Then Everything Changed: Stunning Alternate Histories of American Politics: JFK, RFK, Carter, Ford, Reagan - Jeff Greenfield
I won a copy of this book from the Goodreads First Reads program, and thank you very much for that. I'm not sure what prompted me to enter the drawing, as I generally prefer reading fiction. I do remember watching Mr. Greenfield do political commentary on television when I was a teenager, and I remember being impressed by his command of the language. Upon winning a copy of the book, I became alarmed that I was about to read a book written in overly academic and esoteric language, thereby making comprehension by my pedestrian mind problematic. However, my fears were unfounded. It is written in a simple and straightforward style. And as for my preference for reading novels, given the fact that most of its content is speculative, it was fiction enough for me to pretend I was reading a novel (or rather three novellas), while still providing enough accurate historical details to make me realize my knowledge of mid to late 20th century history is woefully deficient. Although Mr. Greenfield's narration did fill in many of the gaps in my knowledge, I still found myself having to look up many other facts. This significantly slowed my progress in getting through the book, but I am not about to complain about feeling compelled to learn more about U.S. history.

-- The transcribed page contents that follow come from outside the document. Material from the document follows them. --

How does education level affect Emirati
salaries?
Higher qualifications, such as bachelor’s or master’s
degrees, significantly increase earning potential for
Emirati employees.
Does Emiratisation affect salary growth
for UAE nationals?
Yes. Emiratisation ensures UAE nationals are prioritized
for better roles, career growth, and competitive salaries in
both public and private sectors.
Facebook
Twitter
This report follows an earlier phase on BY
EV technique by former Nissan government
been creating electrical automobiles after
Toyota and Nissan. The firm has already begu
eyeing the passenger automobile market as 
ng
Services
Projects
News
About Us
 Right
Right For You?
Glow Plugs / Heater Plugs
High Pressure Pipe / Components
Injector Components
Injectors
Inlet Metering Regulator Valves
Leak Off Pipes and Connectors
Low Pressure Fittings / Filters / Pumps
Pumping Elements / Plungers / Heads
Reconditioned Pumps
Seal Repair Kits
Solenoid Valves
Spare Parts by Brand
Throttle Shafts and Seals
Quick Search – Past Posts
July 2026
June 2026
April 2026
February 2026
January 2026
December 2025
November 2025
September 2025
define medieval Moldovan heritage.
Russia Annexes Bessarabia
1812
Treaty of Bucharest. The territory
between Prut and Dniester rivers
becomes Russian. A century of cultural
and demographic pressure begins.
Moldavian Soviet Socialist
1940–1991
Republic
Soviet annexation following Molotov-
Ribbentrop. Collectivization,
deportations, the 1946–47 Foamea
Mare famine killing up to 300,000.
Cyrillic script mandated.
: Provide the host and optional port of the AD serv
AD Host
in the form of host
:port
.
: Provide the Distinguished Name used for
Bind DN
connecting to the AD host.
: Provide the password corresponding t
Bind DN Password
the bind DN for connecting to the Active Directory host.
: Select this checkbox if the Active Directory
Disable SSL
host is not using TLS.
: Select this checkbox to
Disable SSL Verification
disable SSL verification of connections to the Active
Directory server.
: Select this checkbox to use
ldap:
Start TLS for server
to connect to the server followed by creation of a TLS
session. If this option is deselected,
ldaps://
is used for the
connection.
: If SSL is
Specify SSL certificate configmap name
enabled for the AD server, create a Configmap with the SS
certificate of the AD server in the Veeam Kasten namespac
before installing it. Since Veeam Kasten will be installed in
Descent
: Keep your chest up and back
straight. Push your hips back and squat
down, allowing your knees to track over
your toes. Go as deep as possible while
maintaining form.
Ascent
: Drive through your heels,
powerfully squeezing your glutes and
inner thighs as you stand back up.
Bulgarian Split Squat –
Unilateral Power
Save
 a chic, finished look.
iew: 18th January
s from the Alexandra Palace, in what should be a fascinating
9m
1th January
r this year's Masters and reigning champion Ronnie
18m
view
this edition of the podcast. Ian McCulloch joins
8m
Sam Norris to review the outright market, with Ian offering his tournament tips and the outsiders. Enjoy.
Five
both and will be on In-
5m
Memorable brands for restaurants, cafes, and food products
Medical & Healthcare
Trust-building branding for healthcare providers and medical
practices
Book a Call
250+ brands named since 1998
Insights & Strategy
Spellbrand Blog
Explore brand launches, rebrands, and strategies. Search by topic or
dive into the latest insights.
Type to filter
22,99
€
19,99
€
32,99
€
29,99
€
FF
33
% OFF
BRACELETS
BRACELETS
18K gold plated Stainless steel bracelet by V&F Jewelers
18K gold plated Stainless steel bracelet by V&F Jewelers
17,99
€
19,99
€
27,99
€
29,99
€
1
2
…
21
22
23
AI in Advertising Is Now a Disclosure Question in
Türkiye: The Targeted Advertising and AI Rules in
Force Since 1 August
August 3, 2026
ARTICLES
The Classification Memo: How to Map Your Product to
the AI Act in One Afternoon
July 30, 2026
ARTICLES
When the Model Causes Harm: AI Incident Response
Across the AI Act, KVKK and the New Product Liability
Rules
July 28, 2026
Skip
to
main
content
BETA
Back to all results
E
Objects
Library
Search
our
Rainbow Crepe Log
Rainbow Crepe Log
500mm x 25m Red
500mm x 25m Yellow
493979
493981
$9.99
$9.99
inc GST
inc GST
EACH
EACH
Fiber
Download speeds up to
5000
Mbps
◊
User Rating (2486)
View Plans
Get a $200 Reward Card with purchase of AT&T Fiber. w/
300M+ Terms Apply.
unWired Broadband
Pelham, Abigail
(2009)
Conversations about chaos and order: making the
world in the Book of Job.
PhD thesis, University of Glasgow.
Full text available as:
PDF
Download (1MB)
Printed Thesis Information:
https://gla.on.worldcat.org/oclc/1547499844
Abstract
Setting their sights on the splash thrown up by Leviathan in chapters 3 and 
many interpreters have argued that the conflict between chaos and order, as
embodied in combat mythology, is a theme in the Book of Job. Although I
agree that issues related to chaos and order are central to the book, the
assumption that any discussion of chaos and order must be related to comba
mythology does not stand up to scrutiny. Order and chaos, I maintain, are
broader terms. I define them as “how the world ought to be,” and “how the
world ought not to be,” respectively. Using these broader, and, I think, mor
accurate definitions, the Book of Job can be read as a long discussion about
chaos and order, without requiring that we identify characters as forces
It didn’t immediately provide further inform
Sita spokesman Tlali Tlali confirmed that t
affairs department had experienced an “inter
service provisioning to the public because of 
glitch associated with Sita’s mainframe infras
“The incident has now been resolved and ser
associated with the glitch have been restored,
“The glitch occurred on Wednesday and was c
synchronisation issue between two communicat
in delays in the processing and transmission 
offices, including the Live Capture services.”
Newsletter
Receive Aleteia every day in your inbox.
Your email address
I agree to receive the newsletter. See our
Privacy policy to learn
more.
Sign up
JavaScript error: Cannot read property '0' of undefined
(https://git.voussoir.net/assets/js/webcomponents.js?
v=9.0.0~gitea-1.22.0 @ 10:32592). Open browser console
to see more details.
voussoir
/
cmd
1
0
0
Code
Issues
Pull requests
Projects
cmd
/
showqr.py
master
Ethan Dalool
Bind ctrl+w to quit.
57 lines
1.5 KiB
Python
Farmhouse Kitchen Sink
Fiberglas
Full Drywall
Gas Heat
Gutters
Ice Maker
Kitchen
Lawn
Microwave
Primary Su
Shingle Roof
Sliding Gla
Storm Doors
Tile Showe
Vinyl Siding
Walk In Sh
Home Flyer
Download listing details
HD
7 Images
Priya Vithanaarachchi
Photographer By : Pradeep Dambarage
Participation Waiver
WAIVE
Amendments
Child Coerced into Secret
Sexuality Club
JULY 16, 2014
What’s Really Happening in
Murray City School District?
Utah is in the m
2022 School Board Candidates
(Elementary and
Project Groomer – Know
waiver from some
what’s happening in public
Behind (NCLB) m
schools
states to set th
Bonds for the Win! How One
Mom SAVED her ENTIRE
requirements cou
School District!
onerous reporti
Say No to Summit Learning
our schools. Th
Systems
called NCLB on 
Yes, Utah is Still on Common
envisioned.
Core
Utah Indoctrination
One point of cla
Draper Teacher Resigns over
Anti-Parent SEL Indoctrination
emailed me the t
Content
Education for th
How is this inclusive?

Coming at this as neither a history or political buff, I did find it a little hard to follow. There were so many names to remember, and having what I now realize is only a cursory knowledge of the events, the only persons whose names I did know were the primary players. However, this is something that is easily remedied with slow and careful reading, and re-reading when necessary (which further slowed my progress!).

Obviously this book was not written for the likes of me, and had I not received a free copy with the expectation of a review, it's unlikely I ever would have read it. And although the feeling of contentment after reading a thoroughly satisfying novel was not present, and despite the fact that my political bent is obviously different from Mr. Greenfield's, I can't say that I regret the experience. I have always considered my lack of interest in non-fiction a personal failing. Strictly speaking this was not non-fiction, but it was close enough.

Honestly, given how well written and researched this book is, a 3 star review does seem a bit stingy, but I didn't enjoy it enough for it to warrant 4 stars.

Here is my take on each of the three sections of the book:

The first chapter, dealing with the failed assassination attempt of JFK shortly after he was elected (before he was sworn in), was rather enjoyable. Not only did I learn what really happened, but I also got a very credible what if scenario from someone who has made a careful study of the events in question.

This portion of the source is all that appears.